Recalling the sinking

of the tall ship Sofia

When the tall ship Sofia sank off New Zealand in 1982, many newspapers and magazines — including Soundings — were interested in the story. But in the years since surviving that event, Pamela Sisman Bitterman has believed the story of the tall ship’s voyage was just as compelling as its dramatic end.

Bitterman has finally written of her time aboard the Sofia in “Sailing to the Far Horizon,” (University of Wisconsin Press, November 2004, $29.95). Culminating in the dramatic retelling of the ship’s sinking, the story also takes the readers through Hurricane Kendra, civil unrest in Latin America, the arrest of the entire crew — twice — dengue fever and a near mutiny.

But more than just a series of adventures, “Sailing to the Far Horizon” is also a travelogue of the type of adventures many boaters dream of. Bitterman recalls gatherings with the Cuna Indians in the Gulf of San Blas, discovering ancient tikis in the Marquesas and, of course, life aboard as she graduated from swabbie through bos’un to first mate.

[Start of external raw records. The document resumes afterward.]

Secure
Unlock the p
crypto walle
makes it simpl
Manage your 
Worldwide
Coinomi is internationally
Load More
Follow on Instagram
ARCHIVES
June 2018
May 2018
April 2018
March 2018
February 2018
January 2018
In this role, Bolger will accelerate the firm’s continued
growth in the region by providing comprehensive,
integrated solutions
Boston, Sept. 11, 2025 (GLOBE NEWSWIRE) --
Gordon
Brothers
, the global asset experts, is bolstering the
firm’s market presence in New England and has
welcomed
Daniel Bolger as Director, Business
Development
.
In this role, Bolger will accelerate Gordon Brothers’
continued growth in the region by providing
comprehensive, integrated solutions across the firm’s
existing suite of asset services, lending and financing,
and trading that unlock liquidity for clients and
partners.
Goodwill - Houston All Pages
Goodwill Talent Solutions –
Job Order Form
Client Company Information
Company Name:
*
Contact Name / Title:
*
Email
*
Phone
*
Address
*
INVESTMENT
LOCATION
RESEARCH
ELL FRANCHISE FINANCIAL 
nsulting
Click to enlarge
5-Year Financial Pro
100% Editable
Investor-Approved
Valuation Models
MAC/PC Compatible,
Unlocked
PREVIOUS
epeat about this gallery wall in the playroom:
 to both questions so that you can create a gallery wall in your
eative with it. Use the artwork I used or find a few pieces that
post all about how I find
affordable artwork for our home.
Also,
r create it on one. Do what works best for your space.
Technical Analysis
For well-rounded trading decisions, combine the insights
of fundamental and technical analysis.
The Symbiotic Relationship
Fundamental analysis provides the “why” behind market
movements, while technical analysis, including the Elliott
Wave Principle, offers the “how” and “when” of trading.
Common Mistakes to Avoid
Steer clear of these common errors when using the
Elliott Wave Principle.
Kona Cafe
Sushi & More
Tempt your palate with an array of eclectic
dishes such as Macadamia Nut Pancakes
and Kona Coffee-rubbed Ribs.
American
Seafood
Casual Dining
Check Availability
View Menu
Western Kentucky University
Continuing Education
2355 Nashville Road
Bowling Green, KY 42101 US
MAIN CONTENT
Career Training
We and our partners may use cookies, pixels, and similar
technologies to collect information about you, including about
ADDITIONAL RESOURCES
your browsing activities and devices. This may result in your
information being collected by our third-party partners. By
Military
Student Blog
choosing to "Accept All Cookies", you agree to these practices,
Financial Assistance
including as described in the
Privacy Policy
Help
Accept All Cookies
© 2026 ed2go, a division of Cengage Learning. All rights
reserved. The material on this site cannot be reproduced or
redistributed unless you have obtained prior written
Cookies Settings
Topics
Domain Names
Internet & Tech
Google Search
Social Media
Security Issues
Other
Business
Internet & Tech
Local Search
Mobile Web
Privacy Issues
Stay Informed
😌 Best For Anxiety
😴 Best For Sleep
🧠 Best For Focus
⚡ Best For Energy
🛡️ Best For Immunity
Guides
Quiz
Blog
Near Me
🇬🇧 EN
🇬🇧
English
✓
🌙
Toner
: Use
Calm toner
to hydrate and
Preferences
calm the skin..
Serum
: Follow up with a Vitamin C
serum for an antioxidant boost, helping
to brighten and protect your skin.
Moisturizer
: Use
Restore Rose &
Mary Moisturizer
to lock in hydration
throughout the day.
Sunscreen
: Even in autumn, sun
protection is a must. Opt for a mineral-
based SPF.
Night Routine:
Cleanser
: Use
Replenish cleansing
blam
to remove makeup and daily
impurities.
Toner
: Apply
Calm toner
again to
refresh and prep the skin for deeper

The tale culminates with Bitterman’s first-hand account of the 16 survivors and their five days while awaiting rescue. But that’s not where it ends. Bitterman was proposed to while floating on the life raft. She and her husband, Joe, have been married for 22 years, and raised their two children aboard a 50-foot brigantine.

Contact: University of Wisconsin Press,

Finding and using

your first sailboat

Daniel Spurr tries to demystify sailing and counter all the arguments against getting into the sport in “Your First Sailboat” (International Marine, 2004, $14.95). It’s easier and takes less money than most people think, he says.

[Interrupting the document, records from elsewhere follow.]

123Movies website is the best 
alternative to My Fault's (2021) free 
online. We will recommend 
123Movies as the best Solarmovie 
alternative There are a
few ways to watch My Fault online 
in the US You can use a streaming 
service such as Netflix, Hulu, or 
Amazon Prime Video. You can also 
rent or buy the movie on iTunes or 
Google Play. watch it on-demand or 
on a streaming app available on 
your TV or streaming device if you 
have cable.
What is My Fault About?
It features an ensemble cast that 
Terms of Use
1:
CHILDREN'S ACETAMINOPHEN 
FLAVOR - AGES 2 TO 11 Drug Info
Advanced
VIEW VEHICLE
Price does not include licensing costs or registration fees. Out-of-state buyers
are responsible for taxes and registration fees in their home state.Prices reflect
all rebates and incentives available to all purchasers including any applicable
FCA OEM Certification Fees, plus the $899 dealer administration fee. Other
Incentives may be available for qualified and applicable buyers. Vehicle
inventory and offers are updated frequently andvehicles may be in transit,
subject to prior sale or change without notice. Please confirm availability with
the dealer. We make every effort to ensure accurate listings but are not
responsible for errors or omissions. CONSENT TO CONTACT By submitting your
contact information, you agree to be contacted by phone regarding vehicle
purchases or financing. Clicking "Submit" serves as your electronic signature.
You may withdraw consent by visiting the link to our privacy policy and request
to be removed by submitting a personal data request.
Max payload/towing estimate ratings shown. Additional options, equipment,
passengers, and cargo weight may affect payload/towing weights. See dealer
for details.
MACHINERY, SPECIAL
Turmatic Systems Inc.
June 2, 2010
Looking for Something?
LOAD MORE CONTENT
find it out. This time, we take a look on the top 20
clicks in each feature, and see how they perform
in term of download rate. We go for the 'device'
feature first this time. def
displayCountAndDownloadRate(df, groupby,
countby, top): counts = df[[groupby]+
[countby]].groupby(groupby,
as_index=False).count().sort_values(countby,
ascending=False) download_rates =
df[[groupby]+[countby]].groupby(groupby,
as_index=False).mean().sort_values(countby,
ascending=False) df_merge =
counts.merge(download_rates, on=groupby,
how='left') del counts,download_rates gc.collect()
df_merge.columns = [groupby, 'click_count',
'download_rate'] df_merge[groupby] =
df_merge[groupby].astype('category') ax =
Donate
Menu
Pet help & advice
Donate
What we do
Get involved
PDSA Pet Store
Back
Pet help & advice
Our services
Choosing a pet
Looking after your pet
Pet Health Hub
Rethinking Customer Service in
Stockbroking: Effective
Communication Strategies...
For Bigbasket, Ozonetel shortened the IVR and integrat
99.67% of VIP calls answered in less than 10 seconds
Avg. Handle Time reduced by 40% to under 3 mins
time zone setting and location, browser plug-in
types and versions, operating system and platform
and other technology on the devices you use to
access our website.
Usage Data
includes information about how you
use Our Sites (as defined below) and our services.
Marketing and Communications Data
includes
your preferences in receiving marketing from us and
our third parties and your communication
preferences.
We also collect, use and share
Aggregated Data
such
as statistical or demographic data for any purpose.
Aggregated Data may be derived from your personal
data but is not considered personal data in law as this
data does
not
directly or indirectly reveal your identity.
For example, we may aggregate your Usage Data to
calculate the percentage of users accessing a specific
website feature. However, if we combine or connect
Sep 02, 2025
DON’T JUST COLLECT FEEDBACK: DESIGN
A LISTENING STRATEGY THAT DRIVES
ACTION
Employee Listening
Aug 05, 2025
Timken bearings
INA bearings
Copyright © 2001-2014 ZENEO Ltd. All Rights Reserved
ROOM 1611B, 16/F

He starts at the beginning, figuring out which boat to buy, then tackles other questions: Should I buy used or new? What equipment do I need? How do I tie up my boat, attach sheets, care for the boat and raise the sails? He also goes into seamanship, navigation and what to do in case of an emergency.

Those interested in buying might find his sailboat guide especially helpful. He looks at what he calls 75 recommended vessels, breaking them into categories: daysailers, trailer sailers, general purpose vessels, cruisers, racers and multihulls.

Contact International Marine, (212) 904-5951.

For coastal cruisers dreaming of bluewater

Sailing across the sea can be safer than sticking close to shore, so you might as well go ahead and pursue that dream, advises Reese Palley in “There Be No Dragons.” Sheridan House has released the book, originally published in 1996, as a paperback (April 2004, $16.50).

Palley writes intending to encourage sailors to put aside their worries and set out across the oceans. And it can be done with inexpensive equipment and a reliable small boat, says Palley, who managed to complete a 15-year circumnavigation despite claiming to be a sailor of no great skill.

Contact Sheridan House, Phone: (888) 743-7425.

Not too small

to go offshore

Just because you have a small boat doesn’t mean you can’t have big adventures. That’s the point of “A Speck on the Sea” by William Longyard (International Marine, August 2004, $13.95), which tells of more than 70 such escapades committed in boats around 20 feet or smaller.

The vessels include small sailboats, canoes, and even a couple of pontoons strapped to a man’s feet. Longyard includes the 1902 venture by Gladys Gradely to become the first woman to cross the Atlantic solo; Captain Bligh being dropped in the middle of the ocean in a 23-foot open boat with 18 crewmembers; Shackleton’s desperate voyage aboard the James L. Caird; Serge Testa’s record-setting run for circumnavigation in the smallest vessel (a 12-footer); and tales of Inuit crossing the North Atlantic in skin-covered kayaks.

Contact International Marine, (212) 904-5951.

Cruising Guide:

New Jersey waters

This is the updated second edition of Capt. Donald Launer’s “A Cruising Guide to New Jersey Waters” (Rutgers University Press, July 2004, $19.95). It focuses on that state’s navigable waters and shore-side facilities.

The guide covers the lower Hudson River, through New York Harbor and its tributaries, Raritan and Sandy Hook bays, the Jersey shore, Delaware Bay and the Delaware River up to Trenton.

The updated version looks at the post-Sept. 11 security restrictions, pollution regulations, advances in electronics, and changes in the waterways.